Concussion concerns may lead to fewer boys playing football

Posted at 10:54 AM, Oct 24, 2013


As more people learn about how football’s hard hits to the head can lead to brain trauma, fewer parents may be willing to let their kids out on the field. That’s according to a new poll released Wednesday by HBO Real Sports and Marist College Institute for Public Opinion.

One in three Americans say knowing about the damage that concussions can cause would make them less likely to allow their sons to play football, the poll found.

Keith Strudler, director of the Marist College Center for Sports Communication, who helped oversee the phone survey of more than 1,200 adults in July, said this could be alarming news for the future of football. “Historically, youth football has fueled the NFL,” said Strudler. “Parents’ concern about the safety of the game could jeopardize the future of the sport.”

Strudler added: “You know, what we are measuring are attitudes.
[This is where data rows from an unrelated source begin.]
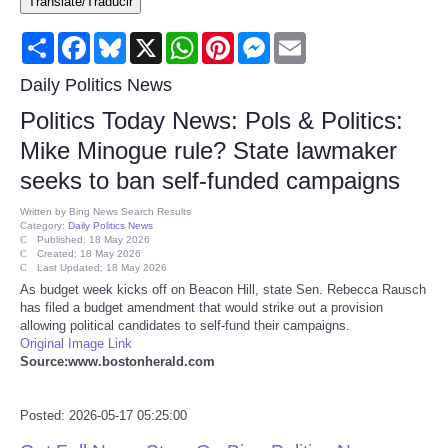
Translate/Traducir
Consumer
Share
Facebook
Bluesky
X
WhatsApp
Pinterest
Messenger
Email
Consumer Affairs Recalls
Daily Politics News
Politics Today News: Pols & Politics:
Food & Drug Recalls
Mike Minogue rule? State lawmaker
seeks to ban self-funded campaigns
Product Safety News
Written by
Bing News Search Results
Category:
Daily Politics News
Entertainment
Published: 18 May 2026
Created: 18 May 2026
Last Updated: 18 May 2026
Health
As budget week kicks off on Beacon Hill, state Sen. Rebecca Rausch
has filed a budget amendment that would strike out a provision
allowing political candidates to self-fund their campaigns.
Pets
Original Image Link
Source:www.bostonherald.com
Politics
Posted: 2026-05-17 05:25:00
Press Releases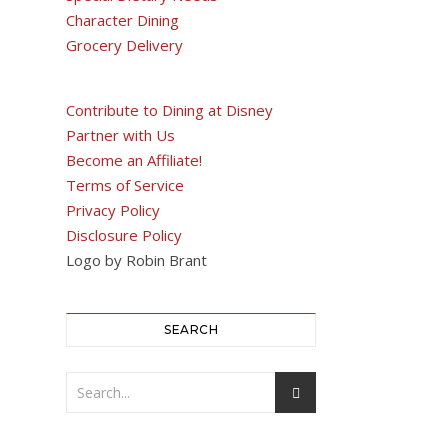
Character Dining
Grocery Delivery
Contribute to Dining at Disney
Partner with Us
Become an Affiliate!
Terms of Service
Privacy Policy
Disclosure Policy
Logo by Robin Brant
SEARCH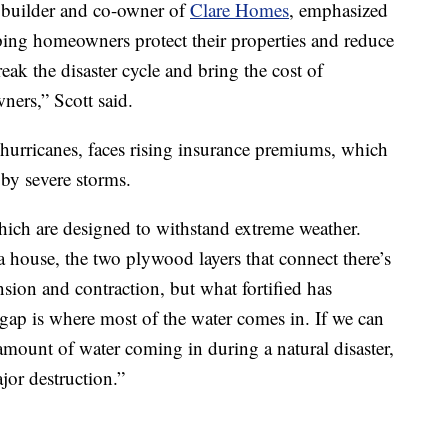
 builder and co-owner of
Clare Homes
, emphasized
elping homeowners protect their properties and reduce
break the disaster cycle and bring the cost of
rs,” Scott said.
r hurricanes, faces rising insurance premiums, which
by severe storms.
ich are designed to withstand extreme weather.
a house, the two plywood layers that connect there’s
nsion and contraction, but what fortified has
e gap is where most of the water comes in. If we can
 amount of water coming in during a natural disaster,
jor destruction.”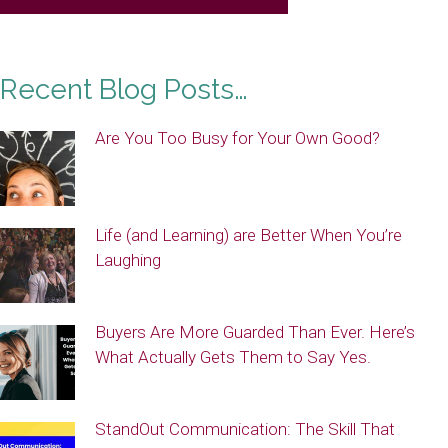
Recent Blog Posts…
Are You Too Busy for Your Own Good?
Life (and Learning) are Better When You’re
Laughing
Buyers Are More Guarded Than Ever. Here’s
What Actually Gets Them to Say Yes.
StandOut Communication: The Skill That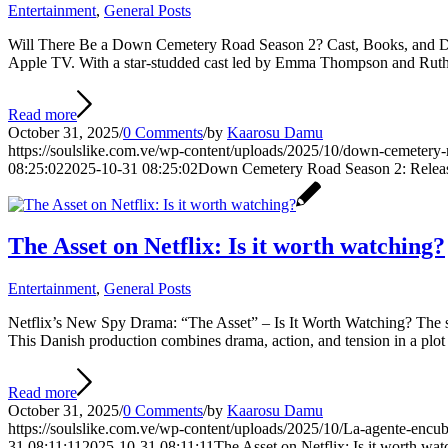
Entertainment
,
General Posts
Will There Be a Down Cemetery Road Season 2? Cast, Books, and Det
Apple TV. With a star-studded cast led by Emma Thompson and Ruth 
Read more
October 31, 2025
/
0 Comments
/
by
Kaarosu Damu
https://soulslike.com.ve/wp-content/uploads/2025/10/down-cemetery
08:25:02
2025-10-31 08:25:02
Down Cemetery Road Season 2: Releas
The Asset on Netflix: Is it worth watching?
Entertainment
,
General Posts
Netflix’s New Spy Drama: “The Asset” – Is It Worth Watching? The st
This Danish production combines drama, action, and tension in a plot th
Read more
October 31, 2025
/
0 Comments
/
by
Kaarosu Damu
https://soulslike.com.ve/wp-content/uploads/2025/10/La-agente-encub
31 08:11:11
2025-10-31 08:11:11
The Asset on Netflix: Is it worth wa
Attitudes towards football. The interesting thing is how much these attitudes will turn into behaviors. We found that 14% of people feel less comfortable watching football because of this knowledge. What’s going to be interesting is to watch in the future…if that 14% will shut off their televisions.”

Strudler is also curious if these attitudes will continue to change over the next few years.

The poll also found that 86% of adults in the United States have at least heard of the connection between concussions and long-term brain injury. While about 40% of Americans said this information didn’t really change their concern about the game, another 32% said they were more concerned about the game. Another 30% Americans polled were less concerned because they felt coaches and parents were more informed and can take greater precautions.

Still, 70% of respondents thought the benefits of playing football outweighed the risks. Yet, nearly 1 in 4 Americans believe the risk is too high.

Josh Pruce, National Director of Scholastics and Media Relations for Pop Warner, says there hasn’t been a drop in numbers in the youth football league. Over the past decade, numbers had been steadily increasing about 1 percent, and holding steady in 2011 and 2012. Numbers for 2013 aren’t available yet.

Pop Warner is the largest football league in the country, with over 250,000 kids between the ages of 5 to 15 participating in its games.

“Safety is Pop Warner’s number one priority. We’ve implemented a number of rules to make the game safer,” said Pruce. “We follow the ‘when in doubt, sit it out,’ rule . We also have lowered our contact rules, where you can only make contact 1/3 of the time in practice.”

He also added that there is a no head-to-head hitting rule when players are more than 3 yards apart.